Ah, the beginning of the school year… a whirlwind of hormones, alcohol, and the unavoidable “random hookup.” Sometimes it’s innocent, and sometimes you wake up and immediately feel a wave of regret wash over you.
However, as a senior, I can assure you that there are certain people you should never get involved with – no matter how convenient it is, or how much you like them, any kind of non-platonic interaction with said people will only result in awkwardness and regret. And who wants any more awkwardness during their freshman (or even sophomore, junior, or senior) year?
So no matter how many shots of Bartons you’ve taken, you should probably avoid these people at all costs:
The One Who Lives Across the Hall
You see him everyday: in the dining hall, in the study lounge, coming back from the shower. You walk by his room, and sometimes you can’t help but think about him as a little more than a friend. Well, I’m here to tell you that no matter how tempted you are when you’re pregaming in his dorm room, you should NEVER consistently hook up him. Ever.
First of all, it’s not like you can avoid him. If you embarrass yourself, or (preferably) if he embarrasses himself, you will have to awkwardly pass in the hallway and exchange forced hellos. What happens if you develop feelings for him and he doesn’t feel the same? Or vice-versa? Then one of you will have to watch while the other brings some arm candy home at 2 am, and no one wants that. I have witnessed firsthand that when the couple on your floor is fighting, awkwardness spreads across the dorm like the plague. Spare yourselves – and your floormates – the trouble and just avoid this situation altogether.
Your Friend’s Old Hookup
I’m not even going to tell you not to hook up with your friend’s ex-boyfriend or ex-girlfriend because you should already know not to. When talking about a friend’s hookup, though, it’s not so black-and-white. They never ACTUALLY dated, so it’s fine to make a move on this hottie, right? Wrong. It actually might be worse to have your friend hooking up with your old flame because you were never actually official and probably never got closure, leaving some lingering feelings in the air.

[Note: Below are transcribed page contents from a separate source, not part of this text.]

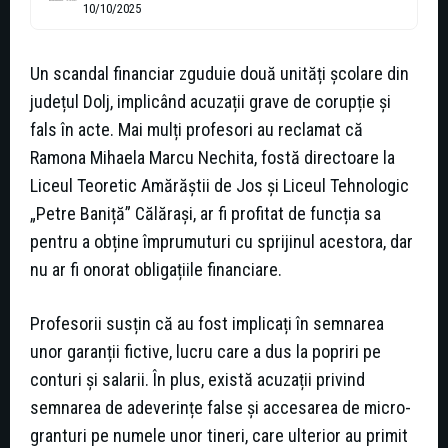
10/10/2025
Un scandal financiar zguduie două unități școlare din
județul Dolj, implicând acuzații grave de corupție și
fals în acte. Mai mulți profesori au reclamat că
Ramona Mihaela Marcu Nechita, fostă directoare la
Liceul Teoretic Amărăștii de Jos și Liceul Tehnologic
„Petre Baniță” Călărași, ar fi profitat de funcția sa
pentru a obține împrumuturi cu sprijinul acestora, dar
nu ar fi onorat obligațiile financiare.
Profesorii susțin că au fost implicați în semnarea
unor garanții fictive, lucru care a dus la popriri pe
conturi și salarii. În plus, există acuzații privind
semnarea de adeverințe false și accesarea de micro-
granturi pe numele unor tineri, care ulterior au primit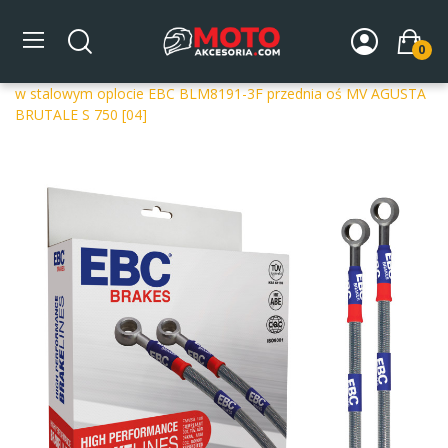
0
Strona główna
DLA MOTOCYKLA
Układ hamulcowy
Przewody hamulcowe
Przednia oś
Przewody hamulcowe
w stalowym oplocie EBC BLM8191-3F przednia oś MV AGUSTA
BRUTALE S 750 [04]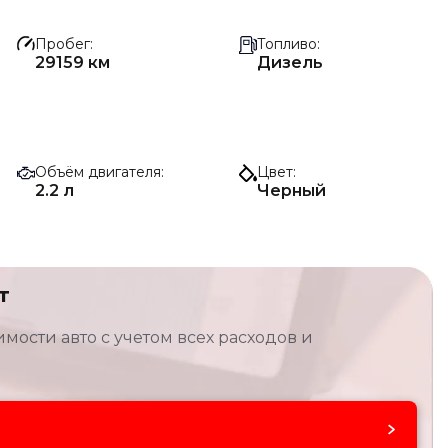
Пробег
Топливо
29159 км
Дизель
Объём двигателя
Цвет
2.2 л
Черный
т
мости авто с учетом всех расходов и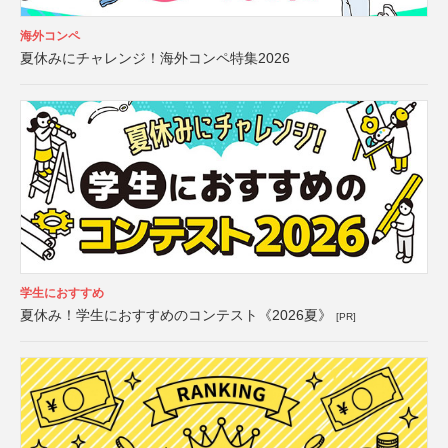
海外コンペ
夏休みにチャレンジ！海外コンペ特集2026
学生におすすめ
夏休み！学生におすすめのコンテスト《2026夏》
[PR]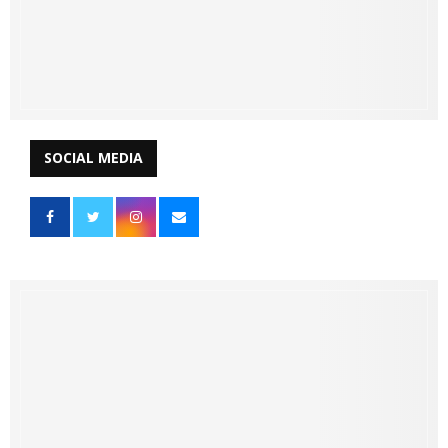
SOCIAL MEDIA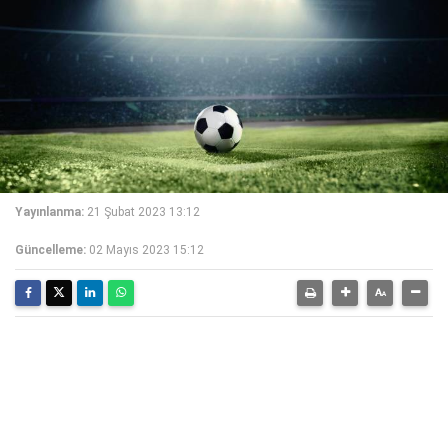
Yayınlanma:
21 Şubat 2023 13:12
Güncelleme:
02 Mayıs 2023 15:12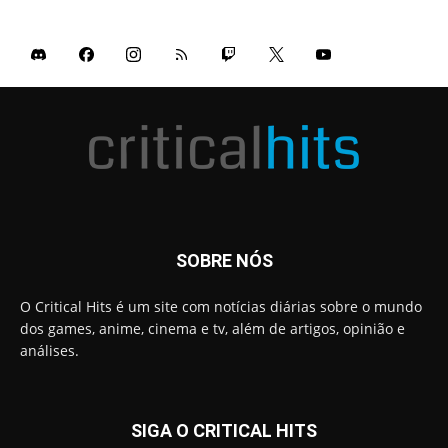
SOBRE NÓS
O Critical Hits é um site com notícias diárias sobre o mundo
dos games, anime, cinema e tv, além de artigos, opinião e
análises.
SIGA O CRITICAL HITS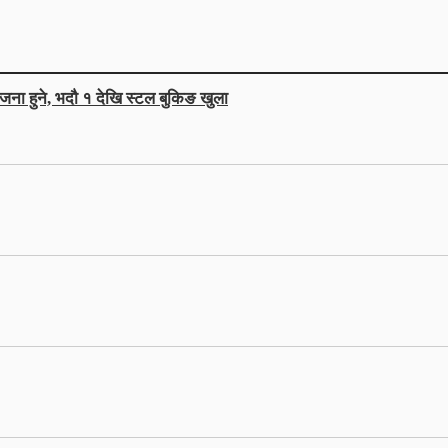
जना हुने, भदौ १ देखि स्टल बुकिङ खुला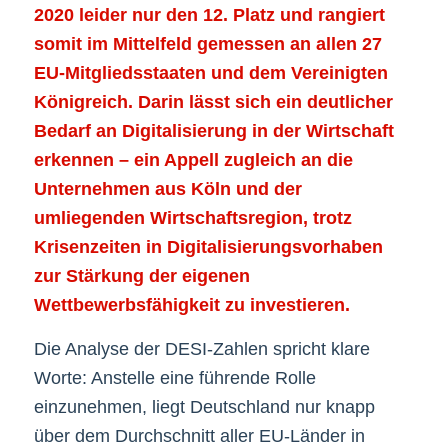
2020 leider nur den 12. Platz und rangiert
somit im Mittelfeld gemessen an allen 27
EU-Mitgliedsstaaten und dem Vereinigten
Königreich. Darin lässt sich ein deutlicher
Bedarf an Digitalisierung in der Wirtschaft
erkennen – ein Appell zugleich an die
Unternehmen aus Köln und der
umliegenden Wirtschaftsregion, trotz
Krisenzeiten in Digitalisierungsvorhaben
zur Stärkung der eigenen
Wettbewerbsfähigkeit zu investieren.
Die Analyse der DESI-Zahlen spricht klare
Worte: Anstelle eine führende Rolle
einzunehmen, liegt Deutschland nur knapp
über dem Durchschnitt aller EU-Länder in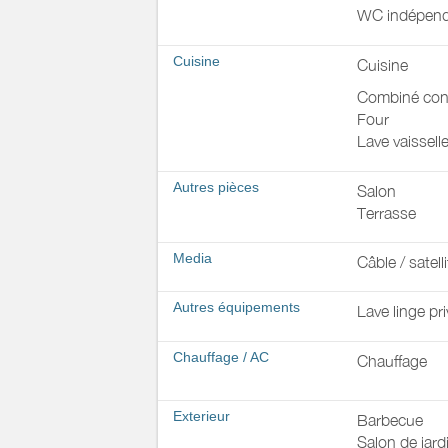
WC indépend
Cuisine
Cuisine
Combiné con
Four
Lave vaissell
Autres pièces
Salon
Terrasse
Media
Câble / satelli
Autres équipements
Lave linge pri
Chauffage / AC
Chauffage
Exterieur
Barbecue
Salon de jard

A much as your friend tells you she doesn’t care if you start getting it on with her former lover, she is most likely harboring bitterness every time you go home with him. Your friend may wonder why it’s working out for you but didn’t for her, and that can affect your friendship in a really negative way. It’s best for everyone to stay away from people your friends were involved with, no matter how long ago. There are plenty of other fish in the sea (well, maybe not at Syracuse, but somewhere out in the rest of the world I’m sure).
The Kid in Your Major Who Is in All Your Classes
Freshmen and sophomores, you may not realize this because you are still taking a lot of electives, but by senior year you will know 95% of the people in your major. You will know everything about them, where they’re from, and maybe even every person they have hooked up with on this campus. Keep in mind that these people will know the same things about you.
When you see a cutie in your class, you might think it’s great to find out he is also an accounting or broadcast or sports management major. In the back of your mind, though, remember… there is a pretty good chance you will see him consistently for the next two or three years. Do you really want to remember the night(s) you drunk texted him 10 times in a row EVERYTIME you see him in class? Probably not. Find a nice guy in another major, someone you won’t have to see on those days when you don’t have time to shower and roll into class looking like you had a rough night.
The Campus Man-Whore/Frat Mattress
Unfortunately, this one may be hard to avoid because you don’t always know a person’s history when you first meet him. Nonetheless, if the person you’re flirting with tells you his name, and it’s the same name you heard on your floor from three different people talking about last weekend’s hookups… Run. You will be nothing to this person but another name on their list of conquests, not to mention you may contract an STD.
While it may be flattering to have an upperclassmen (or someone your own age – I’m sure seniors fall for it too) give you all their attention for a night, that’s probably all it will be: one night. Either that, or you’ll become a booty call.
Now you know who to avoid on the nights you’re feeling lustful. If you don’t believe me, try one of these hookups out for yourself. Just don’t complain to me if you become that girl that ends up ordering Insomnia to her room three times a week, because she can’t bare to face the guy across the hall. Trust me, it happens.